Lets have a quick look at the challenges you are facing. Insurance costs on your cars are still sky high, if you can find it at all. Yet what relief for you is offered by insurers or government? Zero that I have seen.
Taxi and limo license renewals are still due as scheduled. I’ve heard nothing about relief from our municipal government on this problem.
Cars are ending their useful lives and technically must be replaced. Have you been granted extensions on their replacement? I’ve heard zip so far.
Bylaw officers have been diverted to harassing citizens for not social distancing in parks, so perhaps fewer are out harassing you with expensive by-law tickets. But I have no doubt some are still “doing their jobs.”
Apparently, as far as taxis are concerned with the Toronto government, it is still all about the money, with no consideration for your welfare.
One bright light on the horizon is Uber is still bleeding money like mad, with a reported loss of $2.9 Billion in the first quarter.
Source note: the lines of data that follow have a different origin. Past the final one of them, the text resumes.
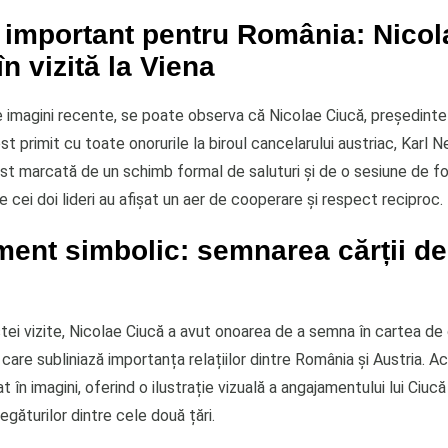
 important pentru România: Nicol
în vizită la Viena
de imagini recente, se poate observa că Nicolae Ciucă, președinte
st primit cu toate onorurile la biroul cancelarului austriac, Karl
ost marcată de un schimb formal de saluturi și de o sesiune de fo
are cei doi lideri au afișat un aer de cooperare și respect reciproc.
ent simbolic: semnarea cărții de
tei vizite, Nicolae Ciucă a avut onoarea de a semna în cartea de
 care subliniază importanța relațiilor dintre România și Austria.
t în imagini, oferind o ilustrație vizuală a angajamentului lui Ciuc
egăturilor dintre cele două țări.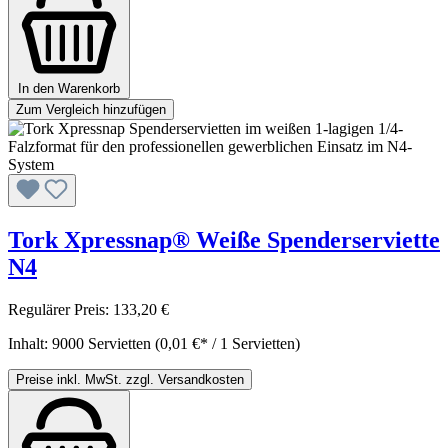
In den Warenkorb
Zum Vergleich hinzufügen
Tork Xpressnap® Weiße Spenderserviette
N4
Regulärer Preis:
133,20 €
Inhalt:
9000 Servietten
(0,01 €* / 1 Servietten)
Preise inkl. MwSt. zzgl. Versandkosten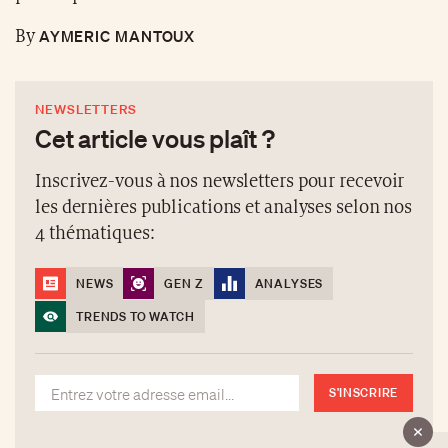
AYMERIC MANTOUX
By
NEWSLETTERS
Cet article vous plaît ?
Inscrivez-vous à nos newsletters pour recevoir
les dernières publications et analyses selon nos
4 thématiques:
NEWS
GEN Z
ANALYSES
TRENDS TO WATCH
S'INSCRIRE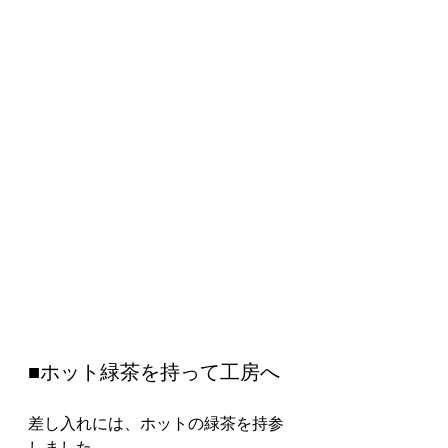
■ホット緑茶を持って工房へ
差し入れには、ホットの緑茶を持参
しました。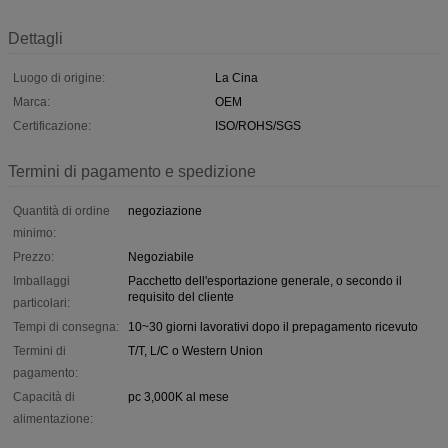
Dettagli
Luogo di origine:
La Cina
Marca:
OEM
Certificazione:
ISO/ROHS/SGS
Termini di pagamento e spedizione
Quantità di ordine
negoziazione
minimo:
Prezzo:
Negoziabile
Imballaggi
Pacchetto dell'esportazione generale, o secondo il
requisito del cliente
particolari:
Tempi di consegna:
10~30 giorni lavorativi dopo il prepagamento ricevuto
Termini di
T/T, L/C o Western Union
pagamento:
Capacità di
pc 3,000K al mese
alimentazione: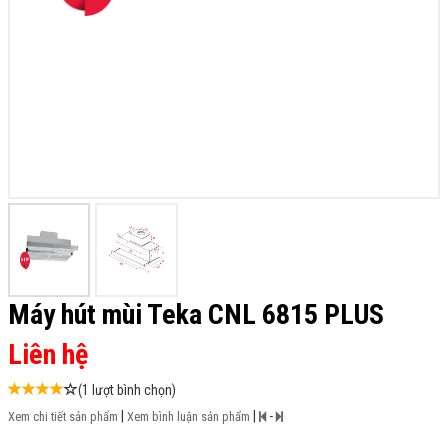
Máy hút mùi Teka CNL 6815 PLUS
Liên hệ
(1 lượt bình chọn)
|
|
-
Xem chi tiết sản phẩm
Xem bình luận sản phẩm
It is now rolling back some of its operations.
I have asked before and still have to ask, how long will Uber investors tolerate this kind of bleeding?
As well, Uber is being sued by California for not complying with recent law changes giving its drivers many of the rights of other workers. Of course Uber will tie up the thing in court for years, but we will see how that pans out.
Out on the street, in the rare times I have been out, I am surprised to see some drivers not even wearing masks, even with passengers in their cars.
I do wonder how good a job has been done of educating taxi and limo drivers on how to protect themselves and their passengers from each other. Or if they have been educated, I wonder then how many are really taking this whole thing as seriously as they should.
When this pandemic has passed, and it will, I’d like to see a whole bunch of really pointed questions directed at the authorities who have, at least to this pair of eyes, left you out in the cold to get sick and watch too many of you die.
Again, I’ve said this before: Toronto authorities consider taxi and limo drivers to be at the very best disposable people, easily replaced by the next batch of starry-eyed immigrants.
The absolute truth of this assessment is found by looking at how the city is treating you right now. It is sad, tragic and infuriating.
Please be safe out there, for the sake of yourselves, your families and your passengers.